So yeah, I didn’t get a whole lot of exercising done.  I did, however, establish the (mostly) daily habit of doing yoga every morning.  I do sun salutations, even if I only do one.  The point is to just roll out the mat and do it just for the habit.  I was up to eight before I got the cold with the hacking cough and had to lay off for a few days: I’ve only just gotten back up to that.  I’m getting a bit bored with the sun salutations, though, so I went to YogaJournal.com and used their sequence builder to make myself a routine that I should be able to do in 15 minutes or less (we’ll see: I haven’t tried it yet).  Hopefully that will give my body more of a workout and be a little less monotonous.  I’d also like to get back to yoga class at my local studio now that I’m feeling better.  I was going fairly regularly until all of the injury and sickness hit, and I haven’t been back since.  My yoga buddy is out of nursing school for the semester now, too, so maybe we can help each other get to class again.

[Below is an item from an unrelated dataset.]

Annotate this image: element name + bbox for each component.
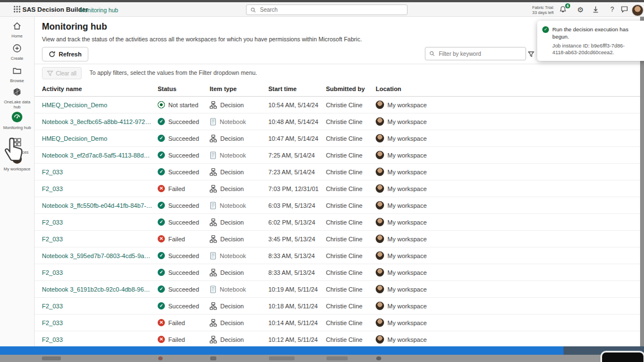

Metaphysically, I’m doing great.  My meditation practice is going swimmingly.  I missed a few days when I was really ill, since it’s hard to meditate when you can’t breathe, but other than that, I’ve been meditating for half an hour every morning after I make my coffee/tea (lately it’s been coffee).  I have a program on my iPhone called Insight Timer that has a number of bells and chimes to start and stop my sessions, and would have interval chimes if I chose to.  It keeps track of how many days in a row I’ve meditated and gives me “milestones” when I’ve reached certain markers, which is a nice little incentive to make sure I sit every day.  There are also groups I could join if I wanted to, and I could make ‘friends’ with other meditators.  Almost like Facebook for meditators.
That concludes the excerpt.